No doubt, one doesn't get to that age feeling fine without staying quite active mentally and physically.


Agreed - If I ever retire from paying work - I will still be working.


My plan is one mentioned on NPR several years ago: retire, but work part-time at a grocery store that has insurance benefits.


All these clever plans fall apart when everyone does them.

What are the barriers to entry to working part time in a grocery store? What makes you think you can compete with a teenager who wants that job?


fair enough. I'd still like to do some job that is more socially involved and keeps me standing up every day, and talking to people. We have a fairly wealthy guy in his sixties who decided to work as a manager just to have something to do every day. Along with that my similarly-aged pension-era parents are starting a business for the first time. My point is that retirement isn't a requirement for living your older years. If anything retirement is more of a nascent American concept.


I agree everyone can't do it, but it does seem to be pretty common already, so quite a few people are doing it. Go to a grocery store at, say, 10am on a weekday during the school year, and the cashiers are mostly old (at least around here).


Or migrate to countries that offer free health care.


There's no such thing as "free" - you mean healthcare paid for by their taxpayers.

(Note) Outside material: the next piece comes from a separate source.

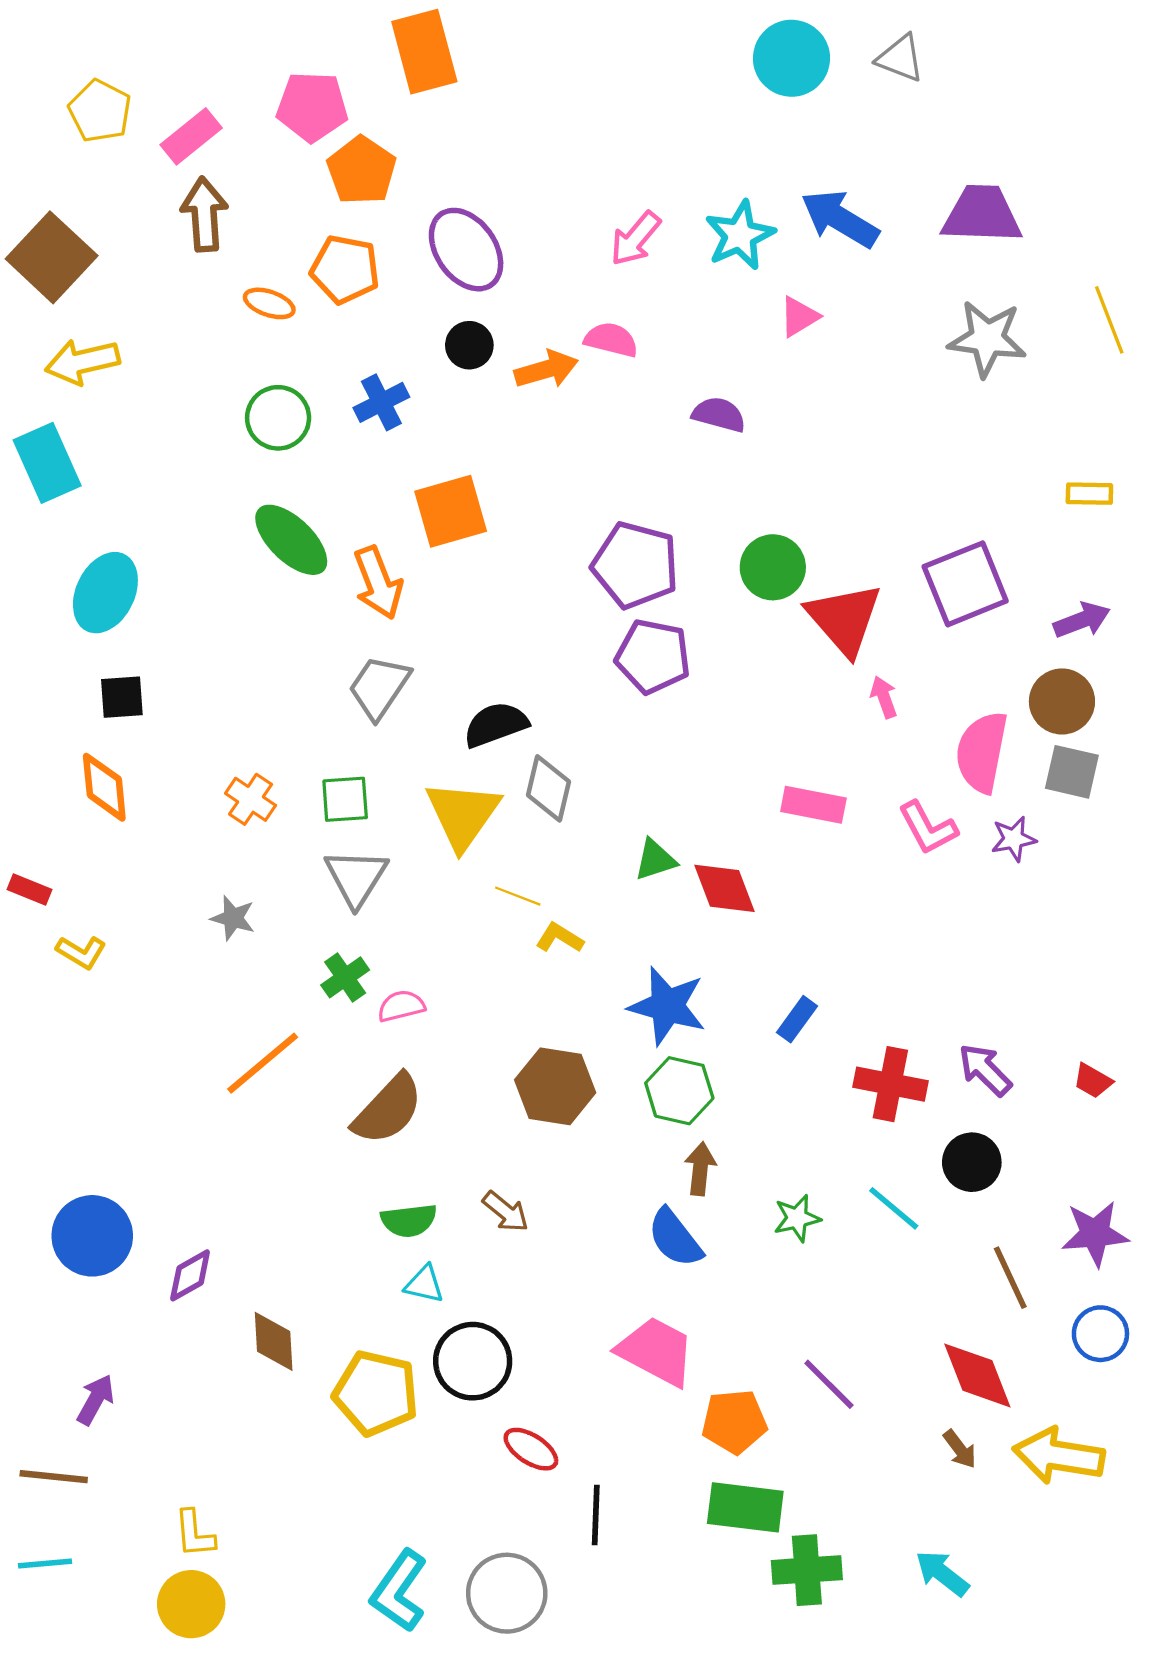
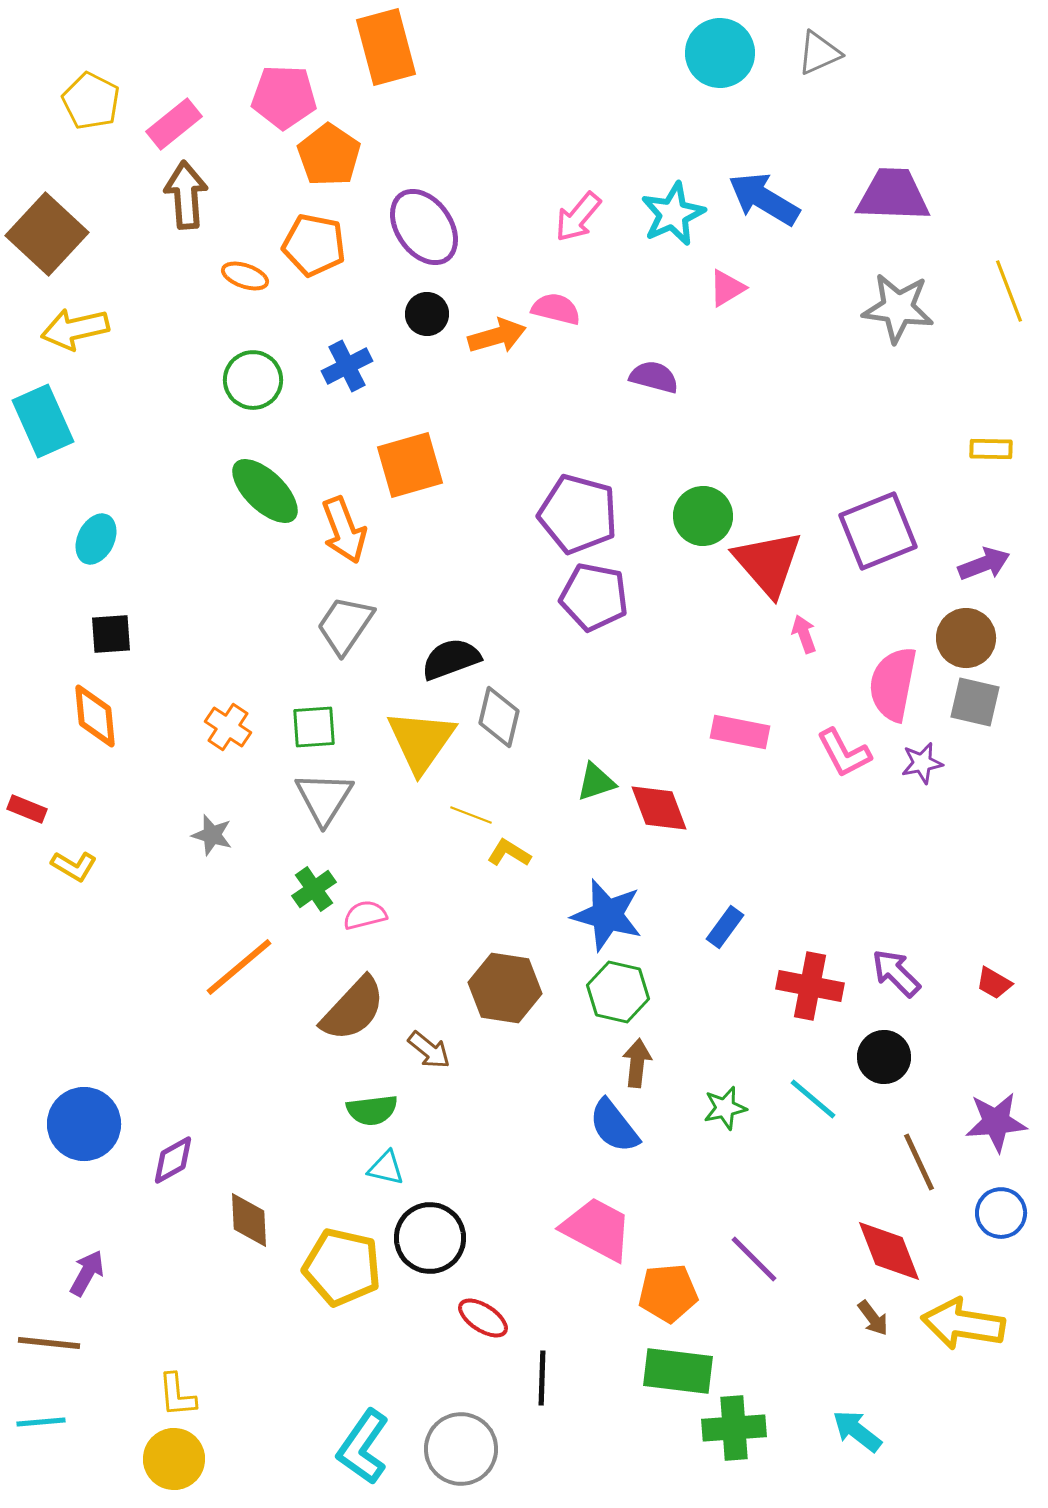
gray triangle: (900, 58) -> (819, 53), turned -45
cyan ellipse: (105, 593) -> (96, 539), size x0.7
brown arrow: (506, 1212) -> (429, 1050), moved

Who might not be keen on non-contributors showing up and using it...


Yes save that money and watch it disappear down the rat-hole the next time some Too-Big-To-Fail bank decides to raid whatever fund you've put it all in.

He's right, of course, that younger people need to save more because institutions are failing all around us. Too bad he neglects that second part...


I think globalization and internet will saturate http://en.wikipedia.org/wiki/American_dream


i don't understand what you're saying.